ロシア陸軍の精鋭部隊が壊滅状態になった

第200独立機動ライフル旅団は、ロシア陸軍屈指の精鋭部隊のひとつだ。少なくとも昨年2月にウクライナ侵攻に投入されるまでは、そうであった。

2023年1月7日、ロシア、モスクワのクレムリンにある生神女福音大聖堂で正教会のクリスマス礼拝に出席するプーチン大統領。
写真=SPUTNIK/時事通信フォト
2023年1月7日、ロシア、モスクワのクレムリンにある生神女福音大聖堂で正教会のクリスマス礼拝に出席するプーチン大統領。

旅団はもともとノルウェーとの国境付近で核兵器庫を守っていたエリート部隊だが、ウクライナ侵攻当日の早朝から前線に投入された。

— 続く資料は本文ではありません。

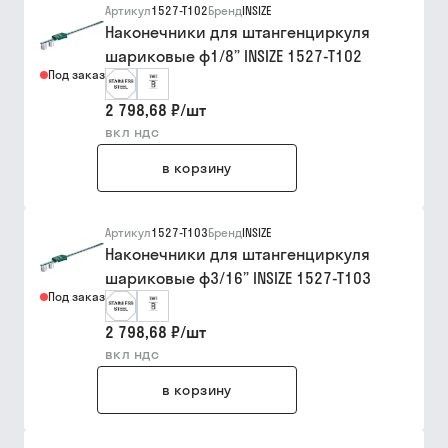
Артикул
1527-T102
Бренд
INSIZE
Наконечники для штангенциркуля
шариковые ф1/8” INSIZE 1527-T102
Под заказ
2 798,68 ₽
/
шт
вкл ндс
в корзину
Артикул
1527-T103
Бренд
INSIZE
Наконечники для штангенциркуля
шариковые ф3/16” INSIZE 1527-T103
Под заказ
2 798,68 ₽
/
шт
вкл ндс
в корзину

しかし、欧米メディアが最近になって旅団の敗走ぶりを報じた。そこに精鋭部隊の見る影もない。指揮官は負傷し記憶喪失に見舞われ、所属兵は「部隊は崩壊状態」だと叫ぶ。

旅団の苦しい現状を指摘する米ワシントン・ポスト紙は、侵攻前には1400人から1600人が所属していた旅団のうち、2カ月足らずで3分の1ほどが死亡したと報じている。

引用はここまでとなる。